Athena Direct Injection 2-stroke Technology

I came across this video on Youtube showing the death of the 2 stroke engine is greatly exaggerated. Athena, an Italian powersports engine aftermarket parts company shows off their own direct injection system for aftermarket cylinders. The video makes some impressive claims. I think a 4-stroke versus 2-stroke smackdown needs to occur, pitting Hondas 50cc FI scooter engine against this Athena tech.

We’ve seen DI systems from Orbital and subsequently Aprilia, Piaggio and Evinrude in the past. But coming from Athena suggests this could be in place for retrofitting and maybe turning a 5% oil burning piston-ported 150 two stroke generating a mind blowing 5 HP into something clean, efficient and still not ‘stroke-wasting’.

5 thoughts on “Athena Direct Injection 2-stroke Technology”

  1. The DI Aprilia scooter was amazing for a 50cc machine, but there was never a bigger version from them or anybody else that I know of. Why not? I always figured the technology did not scale well or there a legal gotcha in there somewhere. A 150cc 2T DI scooter that doesn’t generate more emissions than 100 SUVs would be awesome, wouldn’t it? ;->

  2. Actually a couple months ago I read a article who talked to the engineers at Aprilla. Of course I can find the article now that I want to share it, but he asked them if they tested larger version. After much persuasion, they admitted they had and in fact had a control knob to adjust the poweband on the fly. They let him ride it on a back parking lot and he said it was awesome, 500cc I believe. A much more immediate throttle response from di2-stroke.

    Evenrude’s 2-stroke outboard is well liked, I don’t understand why a big manufacturer doesn’t build them. Some articles seem to indicate that companies make more money from 4-strokes, but even if it’s true, you’d think one not doing so well would start in a effort to steal market share.

    I’d really like to see something in the shape of the corbin sparrow with a 150cc di-2stroke. http://www.corbinsparrow.com/
    Bet you’d get 150+mpg and decent acceleration.
    If only my lottery ticket comes through…

    Oh and some dirt racers in Australia have built their own 2-stroke direct inject and are really pleased with result on dirt motorcycle. If they can do it so can the big boys, you’d think.

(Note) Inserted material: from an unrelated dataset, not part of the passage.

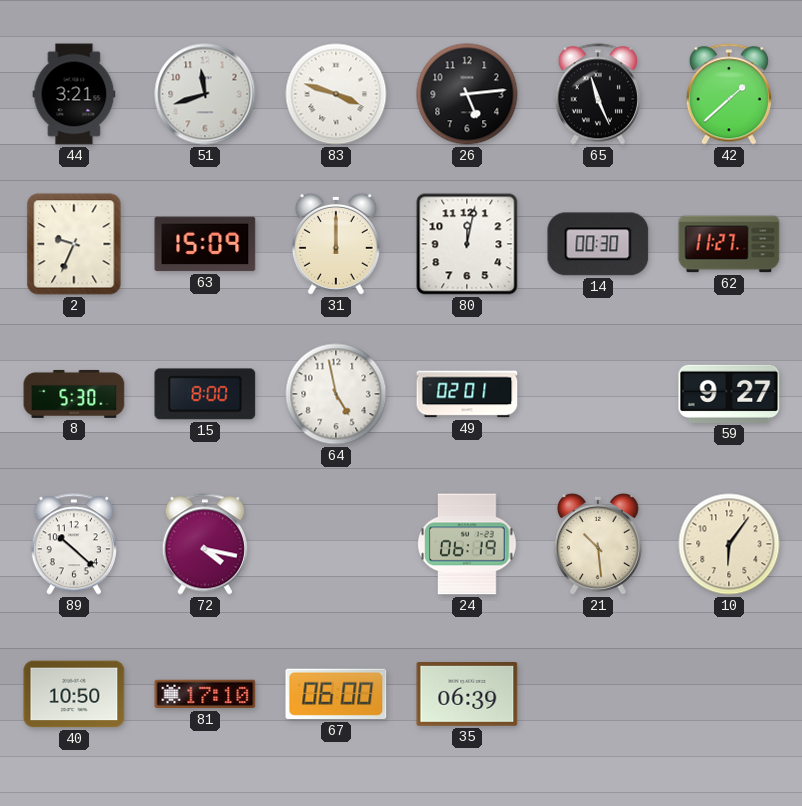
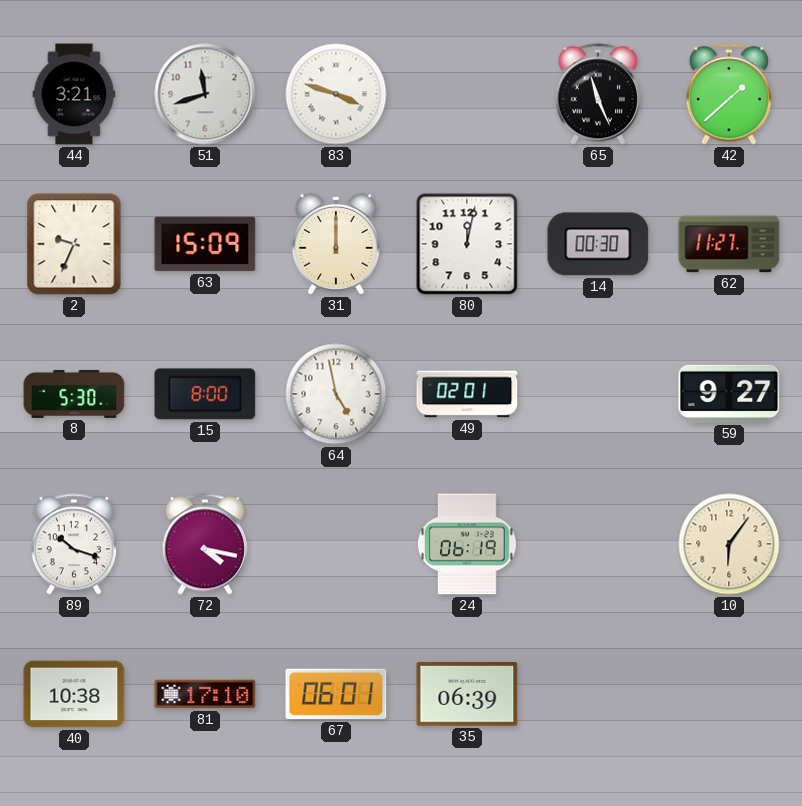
26: 5:14 -> none
89: 10:22 -> 10:18
21: 10:29 -> none
40: 10:50 -> 10:38
67: 06:00 -> 06:01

O the possiblities.

  3. What would make someone follow through would be to have it affordable and adaptable to a major product in India…

  4. Are they having to pay Orbital a license fee per cc of displacement or something weird like that? That would certainly explain some things. Otherwise, what’s happened just makes no sense.

  5. Did a quick search on Aprilla di-tech engines. It appears back in 2003 they built a prototype 500cc direct injection 2stroke scooter. Aprilia Leonardo SR 500 single cylinder.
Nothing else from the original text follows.